A Eulogy: the thing you hope you’d never have to write

A tiny Methodist church in west Cumbria hosted a funeral for my Mam for over three times the expected amount of people.

Here is the eulogy I wrote for this very popular woman, my Mam:

1957. A year that could have passed as ‘uneventful’; it was quiet, calm, and with everything in its place. It almost made it to the end like this, but then December struck and with it came a sound like no other, chaos that was unmatchable, ideas that were endless and an energy that would be forever unbridled. Because, in December 1957, Lorraine Harper was born.Lorraine would prove to be a devoted daughter, the most supportive colleague, the best of friend, the perfectly imperfect, loving wife and most magical of mothers any child could wish for.

As a daughter she was loyal, grateful and compassionate. Always taking the advice and guidance from her own mam, Evelyn, and growing into inseparable friends, it is no shock that Lorraine cared so selflessly when Evelyn became ill. It is this bond that shaped who she would become. They don’t make daughters like that anymore.

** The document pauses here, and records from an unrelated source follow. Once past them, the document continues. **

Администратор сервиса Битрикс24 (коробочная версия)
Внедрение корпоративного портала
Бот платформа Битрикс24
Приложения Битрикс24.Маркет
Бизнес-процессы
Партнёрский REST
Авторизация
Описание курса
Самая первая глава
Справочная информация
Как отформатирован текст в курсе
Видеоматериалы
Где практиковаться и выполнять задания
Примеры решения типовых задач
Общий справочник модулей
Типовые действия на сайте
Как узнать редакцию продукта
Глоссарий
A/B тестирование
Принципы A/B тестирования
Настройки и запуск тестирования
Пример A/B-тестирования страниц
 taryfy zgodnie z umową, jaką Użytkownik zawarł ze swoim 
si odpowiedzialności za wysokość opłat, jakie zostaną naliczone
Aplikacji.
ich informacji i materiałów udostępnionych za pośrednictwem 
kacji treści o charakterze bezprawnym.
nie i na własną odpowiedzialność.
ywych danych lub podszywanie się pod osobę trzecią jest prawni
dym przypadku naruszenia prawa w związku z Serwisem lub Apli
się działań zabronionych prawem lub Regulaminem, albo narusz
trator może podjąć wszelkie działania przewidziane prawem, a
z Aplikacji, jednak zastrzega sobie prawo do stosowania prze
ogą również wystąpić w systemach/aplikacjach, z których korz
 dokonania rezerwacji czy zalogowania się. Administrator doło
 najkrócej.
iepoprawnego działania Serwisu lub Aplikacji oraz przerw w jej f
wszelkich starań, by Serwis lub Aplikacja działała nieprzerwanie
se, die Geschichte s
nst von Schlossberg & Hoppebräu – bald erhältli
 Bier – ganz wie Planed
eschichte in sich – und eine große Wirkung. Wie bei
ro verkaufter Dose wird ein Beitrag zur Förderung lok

As a colleague she was more than just the words on a contract. Nowhere in her job description would it say ‘make monthly brownies and mince pies for Christmas, swing by a customer’s houses if they can’t collect their books, always be the last one out of the building and always have an unnecessarily large bag full of things people may or may not want’. Her time as the beating heart of Moorclose Library, soon earned the building the title of ‘The Noisiest Library in West Cumbria’. As we all know Lorraine loved to talk; to chat, to gas, to have a cuppa and a crac, but more than this she loved to listen. It is no wonder why she worked in a library because she beamed with every story that was shared with her – if she heard excitement, she celebrated with you; if there was struggle in your voice, she met it with support; if your story was of achievement, she would tell it to others with so much pride; if you needed to be heard she was silent and if you could not find the words she would say it for you. Whether it was for colleagues or customers, she held them all in the same regard and would always try to do the best by them. They don’t make colleagues like that anymore.

The reason that Lorraine never stayed still long enough to warm a seat was because of her friends. She was a tapestry of all the different friendships she had forged and cherished each gift that came from those relationships, but what she never gave herself credit for was for the gifts she gave so generously that will stay in the hearts and minds of all of her friends forever. She was always ‘just nipping’, ‘just popping’, ‘just running’, ‘just jumping in the car’, ‘just making’, ‘just baking’, ‘just knitting’, ‘just taking’, ‘just giving’ to or from her friends. She would give you the last penny in her pocket and the last second in her day – so there was no ‘just’ about it. Because to her that’s what being a friend meant. It was a commitment and one she took very seriously. So much so that she would often tie herself in knots trying to please others, but at the end of it all, it was what made her happy and what made her her. They don’t make friends like that anymore.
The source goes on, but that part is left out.